Whilst chatting with Elizabeth Haynes on Twitter, she said “you see why I didn’t want her to be forgotten?” and I absolutely did. Also, and most importantly all the other ‘Harriets’ living in a time when women were treated as inferior within a patriarchal and hypocritical society. This is a book that explores the plight of the unmarried female and is based on a true murder case; it is clear this book is a labour of love by the author to give this young woman a voice and a justice, albeit within a dramatic fictionalisation. I think, that’s a truly remarkable aim that is certainly fulfilled for the reader. I have thought a lot about this book since finishing it and how it’s a rich, gripping read that pulls you into the events after and finally leading up to the murder with an engaging and driven narrative.

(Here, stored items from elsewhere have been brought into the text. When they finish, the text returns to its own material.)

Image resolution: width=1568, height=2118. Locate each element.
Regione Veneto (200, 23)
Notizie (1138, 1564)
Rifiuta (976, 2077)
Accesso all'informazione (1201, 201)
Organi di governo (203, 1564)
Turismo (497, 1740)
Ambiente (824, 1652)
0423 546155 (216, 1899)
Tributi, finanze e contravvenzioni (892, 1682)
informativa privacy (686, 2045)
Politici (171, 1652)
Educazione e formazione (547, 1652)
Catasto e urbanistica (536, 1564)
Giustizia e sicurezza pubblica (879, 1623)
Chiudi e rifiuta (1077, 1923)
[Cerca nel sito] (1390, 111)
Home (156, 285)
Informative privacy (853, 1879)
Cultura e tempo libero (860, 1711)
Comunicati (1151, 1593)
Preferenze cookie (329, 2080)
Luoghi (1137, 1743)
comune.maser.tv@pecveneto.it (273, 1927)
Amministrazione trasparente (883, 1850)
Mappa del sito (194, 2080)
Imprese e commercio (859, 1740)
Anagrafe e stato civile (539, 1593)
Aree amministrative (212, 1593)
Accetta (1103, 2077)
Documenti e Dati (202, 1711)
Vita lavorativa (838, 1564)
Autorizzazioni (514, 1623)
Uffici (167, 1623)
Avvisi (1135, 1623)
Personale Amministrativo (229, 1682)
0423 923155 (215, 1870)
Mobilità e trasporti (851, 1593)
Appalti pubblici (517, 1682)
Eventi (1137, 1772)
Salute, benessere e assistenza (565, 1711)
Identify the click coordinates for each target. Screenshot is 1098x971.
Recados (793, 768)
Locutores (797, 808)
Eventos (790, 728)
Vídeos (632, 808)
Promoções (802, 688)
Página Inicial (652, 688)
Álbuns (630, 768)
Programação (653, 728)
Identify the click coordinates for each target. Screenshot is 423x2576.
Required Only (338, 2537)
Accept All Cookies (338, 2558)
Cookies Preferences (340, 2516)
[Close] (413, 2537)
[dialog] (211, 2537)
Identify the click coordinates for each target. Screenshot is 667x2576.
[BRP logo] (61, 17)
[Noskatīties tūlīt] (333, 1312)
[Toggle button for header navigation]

Harriet Monckton was murdered on the 7th November 1843, only 23 years of age, unmarried and six months pregnant. The story is told through the different perspectives of Francis Williams; Reverend George Verrall; Thomas Churcher and Richard Field. All four voices each with a motive for murder. I really enjoyed the plot structure, moving between the perspectives of these central players. The very clever portrayal of three very different men who all affect Harriet’s life. Verrall’s narrative is particularly foul to read, as he justifies his lustful and abusive treatment of women as a religious act, and Field’s narrative, albeit a seemingly caring man, is not at all what he first seems. The fourth, Francis Williams is the female voice, develops a friendship with Harriet and her story is also significant as a study of the unmarried female with her own desires and challenges.

What follows is a dark and disturbing psychological study of this group of people as we follow the events after the murder and into the community that is at the heart of it all. Towards the end of the novel, Haynes has included Harriet’s fictional diary and this is the particularly poignant moment for the reader and the threads finally come together. I really ‘enjoyed’ this part of the book, even though it was really sad and frustrating to read.

In summary, this book is like going back in time, it’s engaging, driven and a great murder mystery. We also have a culprit at the end, albeit a fictional one; it could easily been seen as a real possibility. It’s a shame Harriet’s murderer was never found and made to pay for their crime, but at least Haynes has given us a plausible fictional one, and in that, there is some justice for Harriet’s story.

I thoroughly recommend this book – an addictive read!